Construction initiale 1700-1800 (≈ 1750)
Période du XVIIIe siècle mentionnée.
1800-1900
Modifications et décors
Modifications et décors 1800-1900 (≈ 1850)
Ajouts du XIXe siècle et Second Empire.
11 mai 1981
Inscription MH
Inscription MH 11 mai 1981 (≈ 1981)
Protection des façades et décors intérieurs.
Aujourd'hui
Aujourd'hui
Aujourd'hui Aujourd'hui (≈ 2025)
Position de référence.
Patrimoine classé
Façades et toitures du château, des communs et du pigeonnier ; pièces suivantes avec leur décor : grand salon, salon de billard avec papier peint du Second Empire et salle à manger au rez-de-chaussée, chambre avec décor du Second Empire au Sud de la pièce centrale située sur le parc au premier étage (cad. C 146, 147) : inscription par arrêté du 11 mai 1981
Origine et histoire du Château de Magneux-Haute-Rive
Le château de Magneux-Haute-Rive, situé dans la commune du même nom en Auvergne-Rhône-Alpes, est un édifice dont les origines architecturales remontent aux XVIIIe et XIXe siècles. Ce monument, partiellement inscrit à l’inventaire des Monuments Historiques depuis 1981, illustre les évolutions stylistiques de ces périodes, notamment à travers ses façades, ses toitures et ses décors intérieurs préservés.

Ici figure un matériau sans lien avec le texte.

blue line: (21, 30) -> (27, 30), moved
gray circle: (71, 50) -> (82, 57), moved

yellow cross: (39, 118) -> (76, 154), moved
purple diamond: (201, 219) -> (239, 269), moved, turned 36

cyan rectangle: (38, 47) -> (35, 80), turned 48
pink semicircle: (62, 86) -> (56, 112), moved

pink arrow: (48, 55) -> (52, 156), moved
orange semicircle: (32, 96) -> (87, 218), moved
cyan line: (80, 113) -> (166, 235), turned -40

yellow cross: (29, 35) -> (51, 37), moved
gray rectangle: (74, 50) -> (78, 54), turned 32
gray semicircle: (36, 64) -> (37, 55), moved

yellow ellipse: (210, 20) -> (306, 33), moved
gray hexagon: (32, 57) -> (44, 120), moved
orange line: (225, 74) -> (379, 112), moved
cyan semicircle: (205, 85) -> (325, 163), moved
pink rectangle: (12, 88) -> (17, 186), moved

Les éléments protégés du château incluent les façades et toitures du corps principal, des communs et du pigeonnier, ainsi que des pièces emblématiques comme le grand salon, le salon de billard orné de papiers peints du Second Empire, et une chambre décorée dans le même style. Ces détails reflètent l’importance accordée à l’esthétique et au confort dans les résidences aristocratiques ou bourgeoises de l’époque. L’inscription par arrêté du 11 mai 1981 souligne la valeur patrimoniale de ces espaces et de leur décor.

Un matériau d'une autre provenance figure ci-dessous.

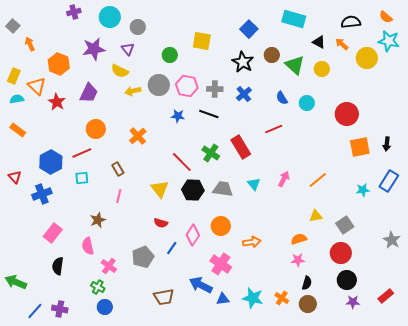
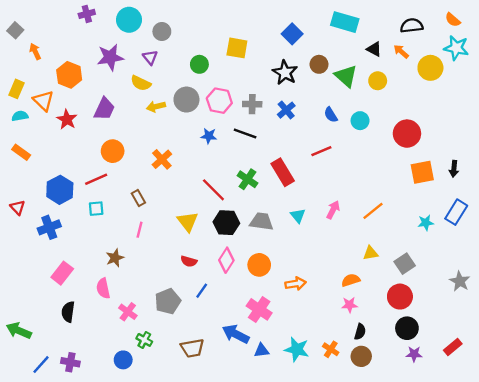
pink diamond: (193, 235) -> (226, 260), moved
green cross: (98, 287) -> (144, 340), moved

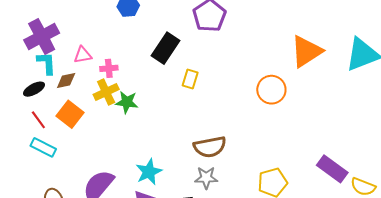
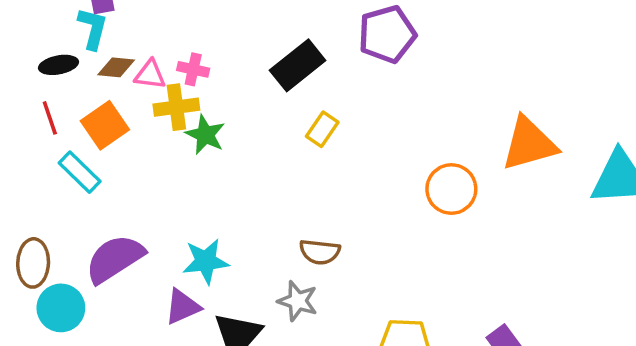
pink triangle: (83, 55) -> (150, 75), moved
cyan rectangle: (43, 147) -> (80, 172), moved
brown semicircle: (210, 147) -> (320, 252), size x0.7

Bien que les sources disponibles ne précisent pas l’usage actuel du château (visites, location, hébergement), sa localisation dans la Loire, près de Saint-Étienne, et son état de conservation suggèrent un patrimoine encore ancré dans le paysage local. La précision de sa localisation, évaluée comme « a priori satisfaisante », permet d’envisager une accessibilité pour les visiteurs intéressés par l’architecture des XVIIIe et XIXe siècles en Auvergne-Rhône-Alpes.